[Transcribed page contents]
===============
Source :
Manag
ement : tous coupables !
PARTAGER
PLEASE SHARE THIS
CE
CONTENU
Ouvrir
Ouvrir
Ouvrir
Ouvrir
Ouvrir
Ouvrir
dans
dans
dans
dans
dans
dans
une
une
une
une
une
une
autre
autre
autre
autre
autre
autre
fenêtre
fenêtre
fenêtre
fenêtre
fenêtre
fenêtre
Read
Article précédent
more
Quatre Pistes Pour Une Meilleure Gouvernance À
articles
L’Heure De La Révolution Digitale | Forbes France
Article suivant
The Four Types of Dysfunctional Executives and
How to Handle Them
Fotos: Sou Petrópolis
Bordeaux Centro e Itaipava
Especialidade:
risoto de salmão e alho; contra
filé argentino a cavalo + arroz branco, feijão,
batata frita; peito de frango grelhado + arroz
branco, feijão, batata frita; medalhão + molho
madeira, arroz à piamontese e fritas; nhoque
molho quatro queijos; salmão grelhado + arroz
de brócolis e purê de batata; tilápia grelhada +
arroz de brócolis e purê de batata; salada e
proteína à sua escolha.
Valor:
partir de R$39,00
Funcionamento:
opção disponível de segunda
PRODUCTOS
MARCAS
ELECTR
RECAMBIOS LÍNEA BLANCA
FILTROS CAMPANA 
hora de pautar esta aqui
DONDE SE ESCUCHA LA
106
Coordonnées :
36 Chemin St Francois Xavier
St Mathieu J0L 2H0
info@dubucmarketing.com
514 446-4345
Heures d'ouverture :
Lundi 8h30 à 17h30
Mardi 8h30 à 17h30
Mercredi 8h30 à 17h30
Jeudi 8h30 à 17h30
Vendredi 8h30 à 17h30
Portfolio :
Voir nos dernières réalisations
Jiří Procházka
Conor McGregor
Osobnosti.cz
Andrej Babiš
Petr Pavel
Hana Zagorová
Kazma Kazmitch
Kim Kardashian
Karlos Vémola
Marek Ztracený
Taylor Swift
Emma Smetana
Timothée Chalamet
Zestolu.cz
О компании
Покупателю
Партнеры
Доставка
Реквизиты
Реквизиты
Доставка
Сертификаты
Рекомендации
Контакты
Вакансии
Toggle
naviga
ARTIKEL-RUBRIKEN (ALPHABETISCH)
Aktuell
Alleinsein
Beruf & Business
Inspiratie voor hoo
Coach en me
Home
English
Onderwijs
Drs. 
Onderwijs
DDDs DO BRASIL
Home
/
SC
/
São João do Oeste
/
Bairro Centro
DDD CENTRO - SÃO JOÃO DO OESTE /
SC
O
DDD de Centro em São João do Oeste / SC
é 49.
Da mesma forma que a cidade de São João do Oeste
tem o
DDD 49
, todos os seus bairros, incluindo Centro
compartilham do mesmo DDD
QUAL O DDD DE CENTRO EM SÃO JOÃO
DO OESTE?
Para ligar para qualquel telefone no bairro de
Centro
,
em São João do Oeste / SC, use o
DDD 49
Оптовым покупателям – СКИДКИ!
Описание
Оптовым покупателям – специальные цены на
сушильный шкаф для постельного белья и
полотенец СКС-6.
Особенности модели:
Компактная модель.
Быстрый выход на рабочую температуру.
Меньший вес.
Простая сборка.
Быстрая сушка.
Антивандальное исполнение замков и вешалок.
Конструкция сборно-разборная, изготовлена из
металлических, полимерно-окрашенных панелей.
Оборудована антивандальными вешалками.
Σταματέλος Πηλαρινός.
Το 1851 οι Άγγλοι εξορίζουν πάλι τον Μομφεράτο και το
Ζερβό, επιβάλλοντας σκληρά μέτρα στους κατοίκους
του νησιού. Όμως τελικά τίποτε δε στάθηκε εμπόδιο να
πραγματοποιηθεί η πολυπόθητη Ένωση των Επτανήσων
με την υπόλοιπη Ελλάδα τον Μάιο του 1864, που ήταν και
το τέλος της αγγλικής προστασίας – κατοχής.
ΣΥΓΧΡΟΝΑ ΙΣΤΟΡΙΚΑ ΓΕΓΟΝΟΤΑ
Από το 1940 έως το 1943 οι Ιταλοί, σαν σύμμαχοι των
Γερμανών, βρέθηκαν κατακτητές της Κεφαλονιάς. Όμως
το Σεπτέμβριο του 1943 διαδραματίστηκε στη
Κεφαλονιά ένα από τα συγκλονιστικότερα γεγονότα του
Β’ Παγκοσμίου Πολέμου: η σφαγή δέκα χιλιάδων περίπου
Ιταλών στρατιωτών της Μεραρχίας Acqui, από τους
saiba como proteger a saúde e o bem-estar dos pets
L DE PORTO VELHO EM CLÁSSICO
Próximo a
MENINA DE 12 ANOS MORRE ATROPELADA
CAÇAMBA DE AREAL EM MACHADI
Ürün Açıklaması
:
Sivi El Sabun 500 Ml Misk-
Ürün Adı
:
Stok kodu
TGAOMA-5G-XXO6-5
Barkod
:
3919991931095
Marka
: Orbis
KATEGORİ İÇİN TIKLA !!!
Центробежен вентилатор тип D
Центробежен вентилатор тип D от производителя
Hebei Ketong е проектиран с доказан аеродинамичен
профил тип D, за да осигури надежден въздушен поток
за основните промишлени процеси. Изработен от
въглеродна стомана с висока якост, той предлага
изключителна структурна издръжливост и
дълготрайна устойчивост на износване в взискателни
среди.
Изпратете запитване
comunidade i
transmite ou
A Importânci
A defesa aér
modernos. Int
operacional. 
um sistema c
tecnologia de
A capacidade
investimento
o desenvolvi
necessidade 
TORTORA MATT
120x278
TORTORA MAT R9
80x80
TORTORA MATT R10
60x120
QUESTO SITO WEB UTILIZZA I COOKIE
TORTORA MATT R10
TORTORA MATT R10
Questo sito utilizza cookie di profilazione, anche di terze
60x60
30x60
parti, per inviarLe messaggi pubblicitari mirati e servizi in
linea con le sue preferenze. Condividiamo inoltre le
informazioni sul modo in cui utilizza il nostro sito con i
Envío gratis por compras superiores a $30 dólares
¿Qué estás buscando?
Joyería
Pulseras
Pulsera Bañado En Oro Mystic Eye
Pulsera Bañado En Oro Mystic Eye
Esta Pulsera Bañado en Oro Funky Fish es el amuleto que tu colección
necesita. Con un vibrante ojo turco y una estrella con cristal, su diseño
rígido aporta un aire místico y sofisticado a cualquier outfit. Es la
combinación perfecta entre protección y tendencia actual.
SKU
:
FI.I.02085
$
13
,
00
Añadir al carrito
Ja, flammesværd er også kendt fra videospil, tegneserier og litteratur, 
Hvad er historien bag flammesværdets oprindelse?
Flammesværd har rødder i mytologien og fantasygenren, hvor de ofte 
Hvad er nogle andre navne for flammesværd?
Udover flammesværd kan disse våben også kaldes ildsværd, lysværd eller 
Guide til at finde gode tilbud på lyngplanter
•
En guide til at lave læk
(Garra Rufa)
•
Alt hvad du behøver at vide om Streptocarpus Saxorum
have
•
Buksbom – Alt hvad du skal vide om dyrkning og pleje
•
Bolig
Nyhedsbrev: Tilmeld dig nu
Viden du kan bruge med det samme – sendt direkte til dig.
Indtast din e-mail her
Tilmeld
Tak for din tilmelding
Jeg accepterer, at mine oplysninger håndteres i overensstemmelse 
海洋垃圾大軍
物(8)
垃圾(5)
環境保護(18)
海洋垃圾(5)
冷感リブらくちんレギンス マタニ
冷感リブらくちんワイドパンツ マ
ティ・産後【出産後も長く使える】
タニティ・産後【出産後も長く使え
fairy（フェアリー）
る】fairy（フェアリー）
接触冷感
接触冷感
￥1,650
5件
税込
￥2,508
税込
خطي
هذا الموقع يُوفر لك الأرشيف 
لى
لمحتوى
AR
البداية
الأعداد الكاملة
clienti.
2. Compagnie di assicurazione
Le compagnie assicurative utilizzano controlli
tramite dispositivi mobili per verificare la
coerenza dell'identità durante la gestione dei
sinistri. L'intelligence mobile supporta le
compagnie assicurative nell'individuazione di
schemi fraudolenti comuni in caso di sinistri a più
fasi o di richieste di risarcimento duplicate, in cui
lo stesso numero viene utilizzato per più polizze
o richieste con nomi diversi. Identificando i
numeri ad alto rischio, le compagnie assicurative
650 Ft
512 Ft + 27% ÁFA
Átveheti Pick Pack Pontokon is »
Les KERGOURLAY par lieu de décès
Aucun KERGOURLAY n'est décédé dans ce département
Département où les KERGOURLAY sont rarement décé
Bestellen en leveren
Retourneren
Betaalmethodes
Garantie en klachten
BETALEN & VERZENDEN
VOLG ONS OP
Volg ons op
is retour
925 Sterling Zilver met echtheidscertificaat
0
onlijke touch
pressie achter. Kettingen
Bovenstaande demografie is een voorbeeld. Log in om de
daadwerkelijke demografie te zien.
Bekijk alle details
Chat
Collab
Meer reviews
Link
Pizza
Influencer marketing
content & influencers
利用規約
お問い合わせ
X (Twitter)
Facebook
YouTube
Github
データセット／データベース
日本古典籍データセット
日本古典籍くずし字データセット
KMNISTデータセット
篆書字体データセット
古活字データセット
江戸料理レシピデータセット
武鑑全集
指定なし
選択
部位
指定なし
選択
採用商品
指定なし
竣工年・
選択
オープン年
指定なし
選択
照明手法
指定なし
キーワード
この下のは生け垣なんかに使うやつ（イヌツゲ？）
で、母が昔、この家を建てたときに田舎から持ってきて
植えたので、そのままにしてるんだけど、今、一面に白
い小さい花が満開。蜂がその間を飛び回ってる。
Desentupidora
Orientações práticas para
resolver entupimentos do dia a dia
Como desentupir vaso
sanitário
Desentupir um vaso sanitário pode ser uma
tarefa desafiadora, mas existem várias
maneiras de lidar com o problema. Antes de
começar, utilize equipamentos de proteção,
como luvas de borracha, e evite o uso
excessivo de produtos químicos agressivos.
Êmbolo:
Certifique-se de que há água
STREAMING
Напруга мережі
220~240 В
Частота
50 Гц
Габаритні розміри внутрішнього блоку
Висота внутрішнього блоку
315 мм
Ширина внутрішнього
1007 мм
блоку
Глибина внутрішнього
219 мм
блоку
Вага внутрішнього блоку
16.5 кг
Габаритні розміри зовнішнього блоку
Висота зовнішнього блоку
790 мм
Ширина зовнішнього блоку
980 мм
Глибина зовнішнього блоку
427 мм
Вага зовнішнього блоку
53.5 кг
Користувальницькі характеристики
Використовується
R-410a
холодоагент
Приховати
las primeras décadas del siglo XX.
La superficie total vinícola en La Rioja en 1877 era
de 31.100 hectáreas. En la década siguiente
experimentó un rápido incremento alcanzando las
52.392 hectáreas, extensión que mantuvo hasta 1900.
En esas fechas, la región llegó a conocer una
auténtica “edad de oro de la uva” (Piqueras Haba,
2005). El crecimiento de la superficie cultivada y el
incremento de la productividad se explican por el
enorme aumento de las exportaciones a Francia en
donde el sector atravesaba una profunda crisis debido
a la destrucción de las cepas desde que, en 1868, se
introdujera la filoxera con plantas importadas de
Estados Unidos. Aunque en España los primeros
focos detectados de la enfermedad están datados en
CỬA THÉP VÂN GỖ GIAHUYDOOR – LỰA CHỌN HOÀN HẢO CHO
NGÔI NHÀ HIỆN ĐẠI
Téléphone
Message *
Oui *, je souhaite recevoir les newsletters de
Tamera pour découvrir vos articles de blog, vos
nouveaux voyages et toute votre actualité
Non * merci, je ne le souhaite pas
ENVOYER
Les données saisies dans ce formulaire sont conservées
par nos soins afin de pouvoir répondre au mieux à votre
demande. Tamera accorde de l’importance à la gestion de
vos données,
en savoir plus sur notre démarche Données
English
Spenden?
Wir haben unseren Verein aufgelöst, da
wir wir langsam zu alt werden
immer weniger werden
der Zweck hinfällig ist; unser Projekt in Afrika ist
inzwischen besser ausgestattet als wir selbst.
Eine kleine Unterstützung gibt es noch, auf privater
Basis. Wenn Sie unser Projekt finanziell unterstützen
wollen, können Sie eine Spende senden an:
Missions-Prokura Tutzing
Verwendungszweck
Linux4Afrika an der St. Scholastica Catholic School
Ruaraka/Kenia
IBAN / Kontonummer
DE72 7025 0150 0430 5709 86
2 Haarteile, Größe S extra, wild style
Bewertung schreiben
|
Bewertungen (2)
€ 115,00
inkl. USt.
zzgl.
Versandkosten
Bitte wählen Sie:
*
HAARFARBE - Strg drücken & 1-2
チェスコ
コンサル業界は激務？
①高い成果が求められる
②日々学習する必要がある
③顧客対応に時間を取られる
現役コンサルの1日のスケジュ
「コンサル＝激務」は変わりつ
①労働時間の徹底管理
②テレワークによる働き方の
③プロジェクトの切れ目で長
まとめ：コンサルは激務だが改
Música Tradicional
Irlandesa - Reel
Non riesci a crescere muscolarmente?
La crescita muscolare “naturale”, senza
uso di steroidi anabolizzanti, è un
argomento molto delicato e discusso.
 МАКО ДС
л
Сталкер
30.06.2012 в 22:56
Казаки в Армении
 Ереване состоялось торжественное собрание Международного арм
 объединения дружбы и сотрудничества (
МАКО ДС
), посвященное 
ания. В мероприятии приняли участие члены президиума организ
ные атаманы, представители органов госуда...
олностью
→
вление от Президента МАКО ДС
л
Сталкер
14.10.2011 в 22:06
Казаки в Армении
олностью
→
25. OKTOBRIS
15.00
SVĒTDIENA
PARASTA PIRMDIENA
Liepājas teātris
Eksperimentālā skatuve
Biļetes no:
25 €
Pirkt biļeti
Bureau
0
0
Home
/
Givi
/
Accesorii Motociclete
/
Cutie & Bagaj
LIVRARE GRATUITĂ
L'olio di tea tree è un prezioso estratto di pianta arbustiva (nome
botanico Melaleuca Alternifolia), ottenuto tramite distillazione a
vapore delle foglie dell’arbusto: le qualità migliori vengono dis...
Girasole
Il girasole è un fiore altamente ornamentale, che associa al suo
===============
* EXERCISE DESCRIPTION *
Write down every line of the data above that includes the string "molho".

* ANSWER SECTION *
branco, feijão, batata frita; medalhão + molho
molho quatro queijos; salmão grelhado + arroz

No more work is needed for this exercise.